After playing the circuit in the North East for almost three years, the band have released their EP, entitled ‘Shed These Skins’, and frontman Martin Sharman was keen to speak about Pitch’s origins.

Q. What inspired you to form the band?
All three of us have been in bands for most of our adult lives.  Ben and Jon were in a band together before, and I had a few songs I wanted to try with a full band, after I’d been playing solo acoustic for a few years.  It’s the first time I’ve been a proper frontman playing my own stuff rather than guitarist in someone else’s band, which makes things much simpler because we don’t have to deal with singers’ egos.  I met Jon because our kids are a similar age and our wives knew each other first.  Not very rock ‘n’ roll, but from such humble beginnings doth the rock emerge!

 Q. Who are your primary influences?
Let’s count the decades.  I’m a sucker for 70s singer-songwriters, so Billy Joel and Elton John’s 70s stuff is in there somewhere.  Pink Floyd features heavily.  I’m into R.E.M.’s 80s stuff, in fact everything they did up to and including Monster.  The 90s was when I got properly into guitar, just catching the end of the hair metal period, studying Joe Satriani, Steve Vai, and Slash.  But Nuno Bettencourt of Extreme is my number one influence.  I don’t think Extreme have ever been cool, but he’s a genius guitarist and composer.   Of course a year later came Nirvana’s Nevermind, which changed the world and is an inescapable influence for any rock band – we use the classic quiet-loud song structure quite a bit, so thanks Kurt.  And then came Britpop, the better bits of which are timeless – loads of Blur stuff is brilliant, and Suede’s Dog Man Star is on my desert island list.  I don’t think you can be influenced by anything released after your 21st birthday – that’s just copying.

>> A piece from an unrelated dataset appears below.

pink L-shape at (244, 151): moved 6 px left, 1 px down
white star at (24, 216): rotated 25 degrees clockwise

As for the others, bassist Jon is also an analogue synth nut, he’s worked in computer gaming for years and has made loads of noise on soundtracks for stuff like Grand Theft Auto.  his hero is Edgar Froese, from Tangerine Dream, which might explain one or two of our more proggy moments.  And drummer Ben likes – and plays – pretty much anything.  Good lad.

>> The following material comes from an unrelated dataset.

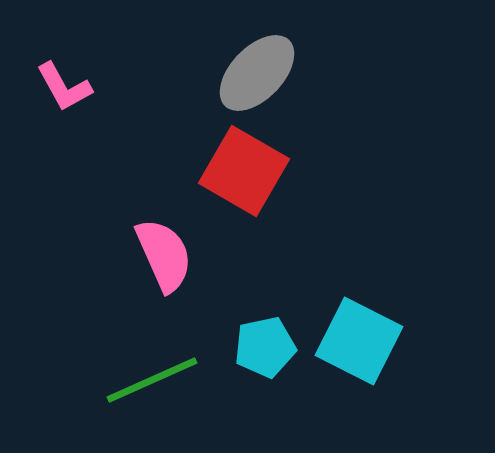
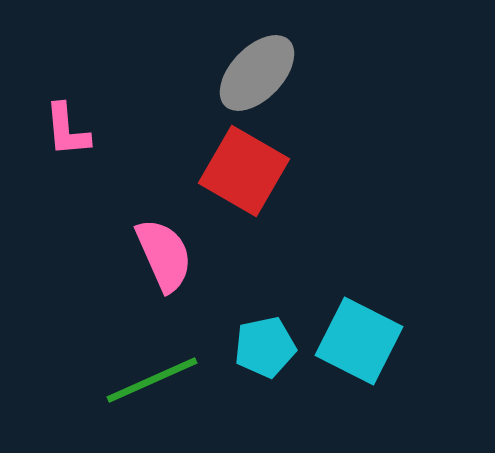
pink L-shape: moved 3 px right, 43 px down; rotated 24 degrees clockwise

Q. What is it like being an originals band in the North East?
The great thing about Newcastle and Gateshead is there’s a lot of venues out there that put on live music.  Without them the scene would be dead.  The venues in the Ouseburn Valley are a great resource, and there’s loads of pubs in both in the city and the suburbs that put on busker’s nights for those who are just starting out.  It does take some effort to break into the scene, and I think Ten Degrees are still close to the beginning of that process, but nobody is going to make it happen except you so you just have to keep plugging away.  Guys like Phil at Insangel are quite happy to take risks on new acts, giving them a platform right at the beginning of their careers which is a huge help.  I’ve previously played in bands in Leeds, and I don’t think there’s anywhere near as many venues in total there, never mind those that are willing to put on young bands.  Not to mention the help that’s available round here from people like Generator, and also the local music magazines like NARC and NE Volume are always willing to publicise new music.  So if you put the effort in, and seek out those who can help you, the North East is a great place to start a band.

A picture of band members who make up Ten Degrees of Pitch
Q. Has there been anything happen during a gig / practice that was ‘rock n roll’ / crazy? 
At an early gig at the Three Tuns in Gateshead, we got talking to another band on the bill, who called themselves “crust punks” all the way from Redcar.  They seemed like normal lads until they got up on stage wearing balaclavas and women’s underwear and made an almighty racket.  They were very merry all through our set, and quite happy to shout our band name, except they got it wrong.  I’ll never forget the chants of “Ten Degrees Of Bitch!  Ten Degrees Of Bitch!”  Thankfully the name change didn’t stick.